Memory Management¶

Mullama provides comprehensive memory management through RAII patterns, configurable KV cache quantization, and monitoring tools for production environments. Understanding memory usage is essential for deploying models effectively.

RAII in Mullama¶

All Mullama resources follow the RAII (Resource Acquisition Is Initialization) pattern: resources are automatically cleaned up when they go out of scope. No manual memory management is required.

Node.jsPythonRustCLI

import { Model, Context } from 'mullama';

async function processQuery(prompt) {
  // Context is created and used within this function scope
  const model = await Model.load('./model.gguf');
  const context = new Context(model);
  const response = await context.generate(prompt, 200);

  // When context/model go out of scope, they are garbage collected
  // and native resources are freed automatically
  return response;
}

// Explicit cleanup if needed
async function explicitCleanup() {
  const model = await Model.load('./model.gguf');
  const context = new Context(model);

  const response = await context.generate("Hello!", 100);

  // Explicitly free resources before GC
  context.dispose();
  model.dispose();

  return response;
}

from mullama import Model, Context

def process_query(prompt: str) -> str:
    # Resources freed when references are garbage collected
    model = Model.load("./model.gguf")
    context = Context(model)
    return context.generate(prompt, max_tokens=200)

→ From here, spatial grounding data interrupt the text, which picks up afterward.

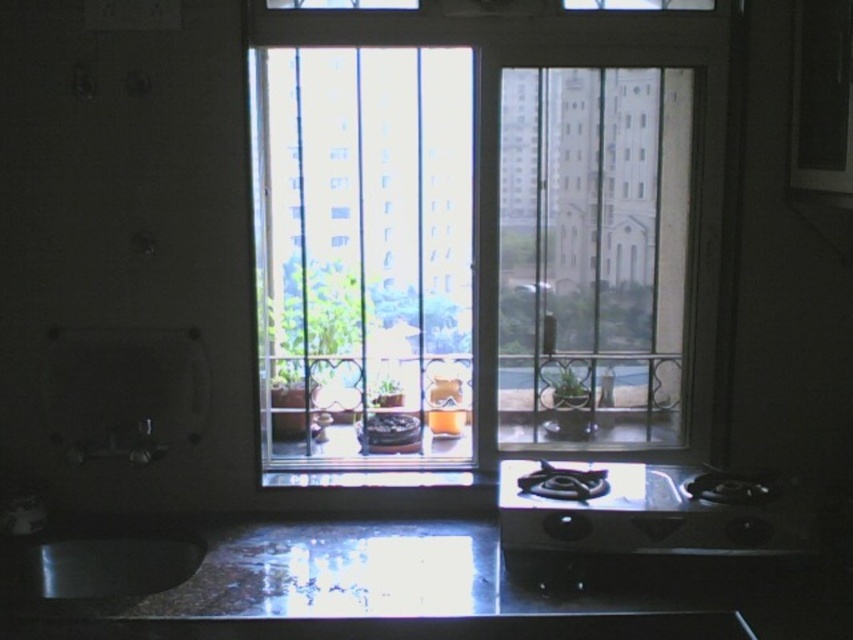 Does shiny metallic sink at lower left have a larger size compared to green matte plant at center?

Indeed, shiny metallic sink at lower left has a larger size compared to green matte plant at center.

Can you confirm if shiny metallic sink at lower left is positioned above green matte plant at center?

No.

Where is `shiny metallic sink at lower left`? This screenshot has height=640, width=853. shiny metallic sink at lower left is located at coordinates pos(96,564).

Locate an element on the screen. This screenshot has height=640, width=853. shiny metallic sink at lower left is located at coordinates (96, 564).

Does point (525, 269) come behind point (850, 624)?

Yes, it is behind point (850, 624).

Does clear glass window at center have a larger size compared to glossy granite counter top at lower center?

Yes.

Identify the location of clear glass window at center. The height and width of the screenshot is (640, 853). (480, 227).

Who is shorter, clear glass window at center or green matte plant at center?

green matte plant at center is shorter.

Does clear glass window at center have a greater height compared to green matte plant at center?

Indeed, clear glass window at center has a greater height compared to green matte plant at center.

What do you see at coordinates (480, 227) in the screenshot? The height and width of the screenshot is (640, 853). I see `clear glass window at center` at bounding box center [480, 227].

Identify the location of clear glass window at center. The height and width of the screenshot is (640, 853). (480, 227). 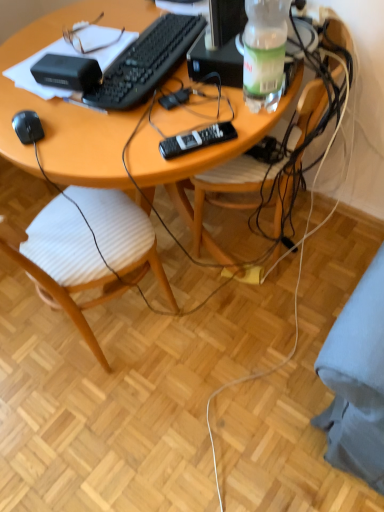 This screenshot has width=384, height=512. I want to click on vacant space to the right of black plastic remote at center, so click(253, 119). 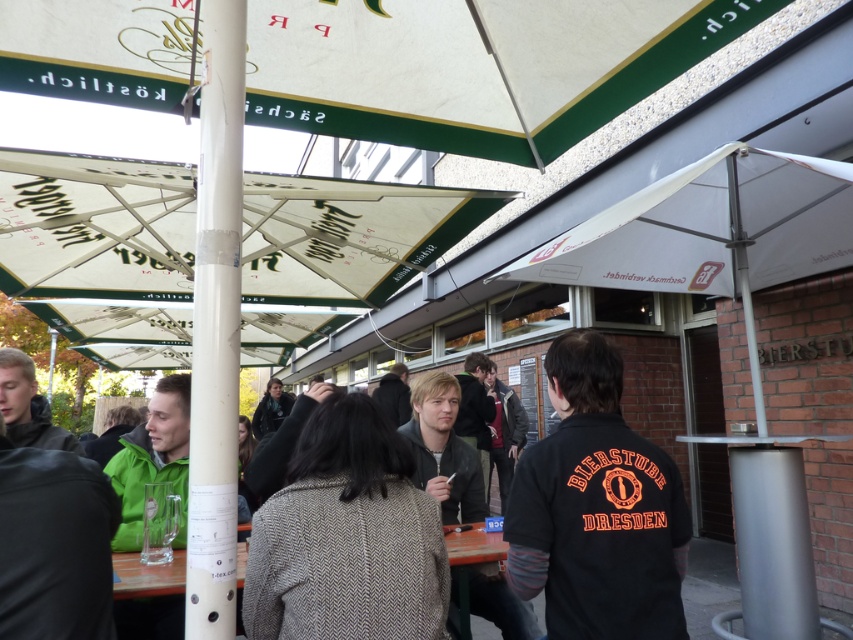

# Context manager for explicit cleanup
def explicit_cleanup(prompt: str) -> str:
    model = Model.load("./model.gguf")
    with Context(model) as context:
        response = context.generate(prompt, max_tokens=200)
    # Context resources freed at end of 'with' block
    return response

use mullama::{Model, Context, ContextParams};
use std::sync::Arc;

fn process_query(prompt: &str) -> Result<String, mullama::MullamaError> {
    let model = Arc::new(Model::load("model.gguf")?);
    let mut context = Context::new(model, ContextParams::default())?;
    let response = context.generate(prompt, 200)?;

    // model and context are dropped here, freeing all C++ resources
    // via their Drop implementations
    Ok(response)
}

# CLI manages memory automatically
mullama run llama3.2:1b "Hello!"
# All resources freed after command completes

Drop Implementations

In Rust, Model, Context, Batch, and SamplerChain all implement Drop, which calls the appropriate llama.cpp free functions. This guarantees no memory leaks even when errors occur.

Arc for Shared Model Ownership¶

Models are expensive to load but safe to share. Use reference counting to share a single model across multiple contexts:

Node.jsPythonRustCLI

import { Model, Context } from 'mullama';

// Model is reference-counted internally
const model = await Model.load('./model.gguf');

// Multiple contexts share the same model
const context1 = new Context(model, { nCtx: 2048 });
const context2 = new Context(model, { nCtx: 2048 });
const context3 = new Context(model, { nCtx: 2048 });

// Model stays alive as long as any reference exists
// Total memory: 1x model + 3x context KV cache

from mullama import Model, Context, ContextParams

# Python handles reference counting automatically
model = Model.load("./model.gguf")

# Multiple contexts share the same model
context1 = Context(model, ContextParams(n_ctx=2048))
context2 = Context(model, ContextParams(n_ctx=2048))
context3 = Context(model, ContextParams(n_ctx=2048))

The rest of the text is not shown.